4:03 AM PDT We are making progress on failovers for Multi AZ instances and restore access to them. This event is also impacting RDS instance creation times in a single Availability Zone. We continue to work towards the resolution.
5:06 AM PDT IO latency issues have recovered in one of the two impacted Availability Zones in US-EAST-1. We continue to make progress on restoring access and resolving IO latency issues for remaining affected RDS database instances.
6:29 AM PDT We continue to work on restoring access to the affected Multi AZ instances and resolving the IO latency issues impacting RDS instances in the single availability zone.
8:12 AM PDT Despite the continued effort from the team to resolve the issue we have not made any meaningful progress for the affected database instances since the last update. Create and Restore requests for RDS database instances are not succeeding in US-EAST-1 region.
10:35 AM PDT We are making progress on restoring access and IO latencies for affected RDS instances. We recommend that you do not attempt to recover using Reboot or Restore database instance APIs or try to create a new user snapshot for your RDS instance - currently those requests are not being processed.
2:35 PM PDT We have restored access to the majority of RDS Multi AZ instances and continue to work on the remaining affected instances.
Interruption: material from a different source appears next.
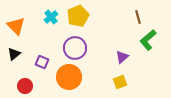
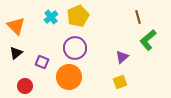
black triangle: moved 2 px right, 1 px up
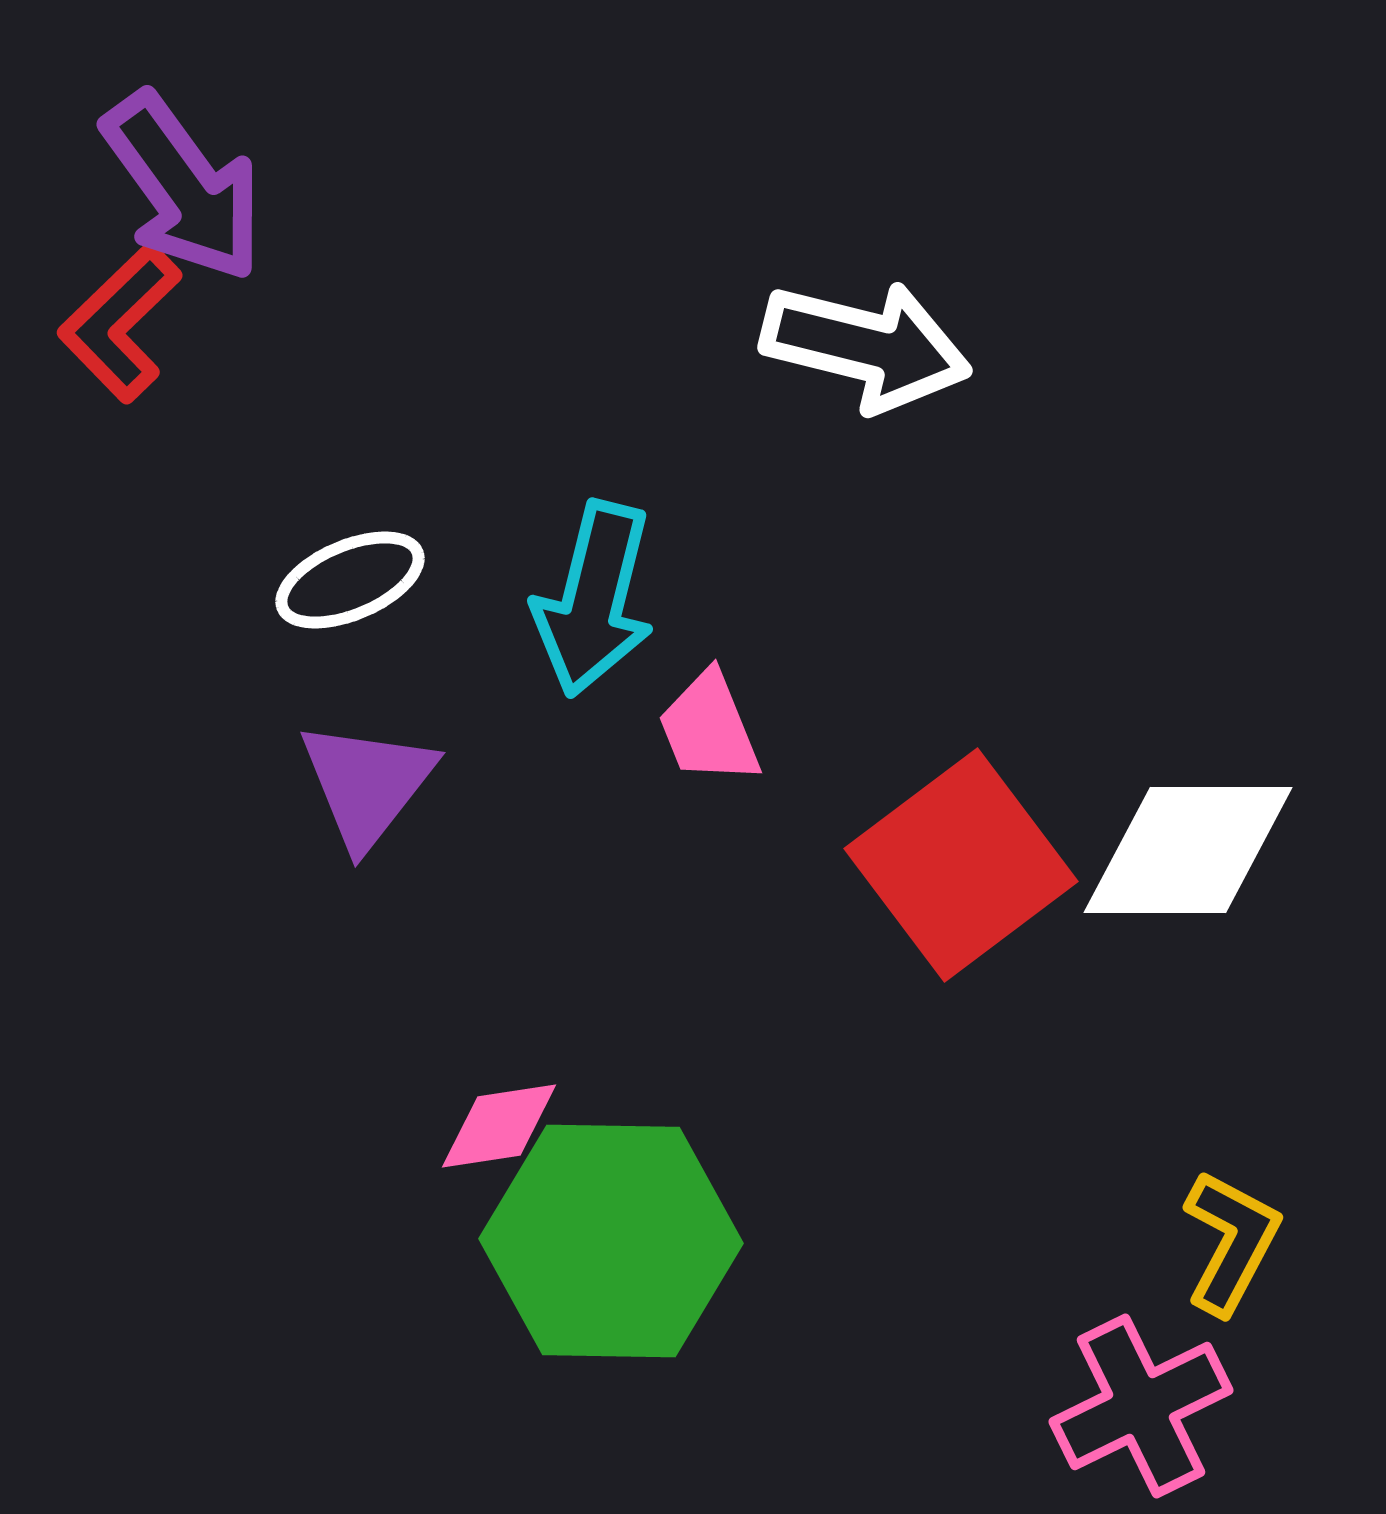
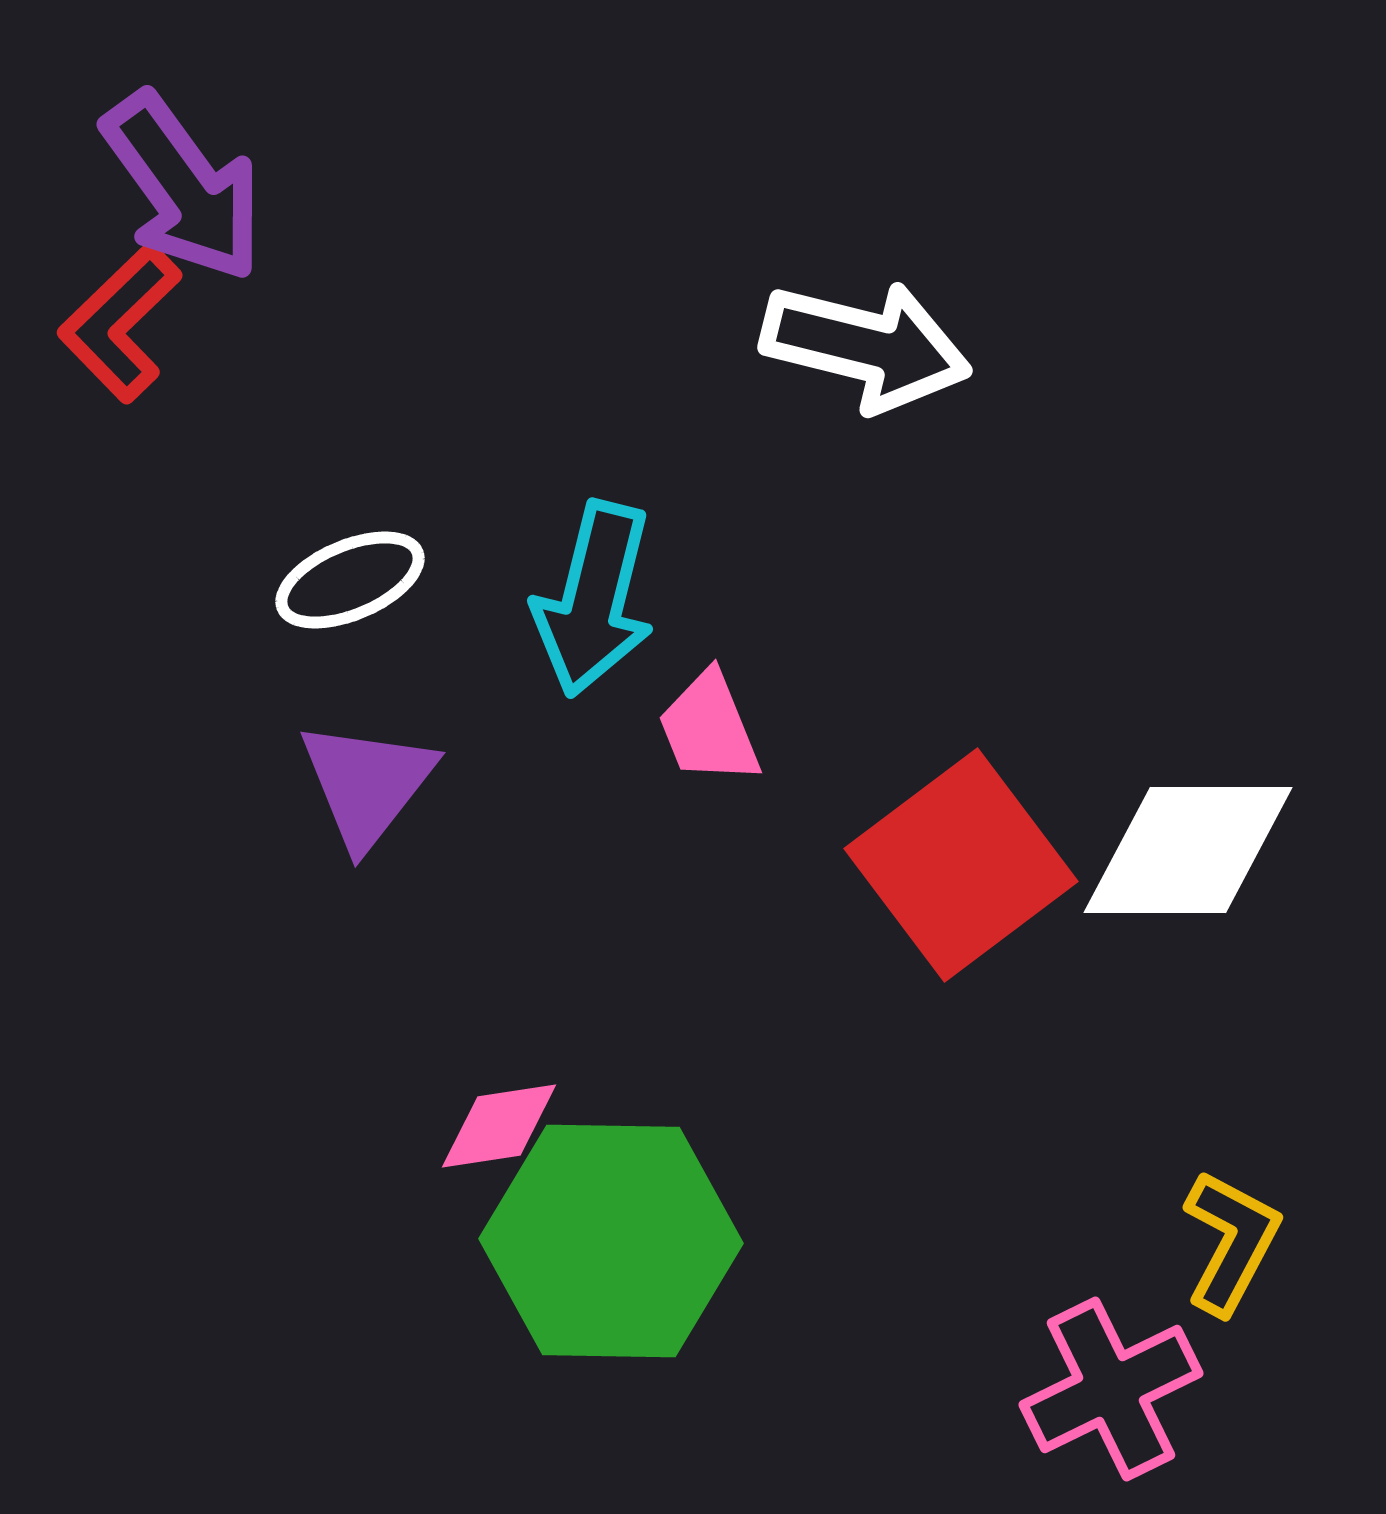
pink cross: moved 30 px left, 17 px up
A single Availability Zone in the US-EAST-1 region continues to experience problems for launching new RDS database instances. All other Availability Zones are operating normally. Customers with snapshots/backups of their instances in the affected Availability zone can restore them into another zone. We recommend that customers do not target a specific Availability Zone when creating or restoring new RDS database instances. We have updated our service to avoid placing any RDS instances in the impaired zone for untargeted requests.
11:42 PM PDT In line with the most recent Amazon EC2 update, we wanted to let you know that the team continues to be all-hands on deck working on the remaining database instances in the single affected Availability Zone. It's taking us longer than we anticipated. When we have an updated ETA or meaningful new update, we will make sure to post it here. But, we can assure you that the team is working this hard and will do so as long as it takes to get this resolved.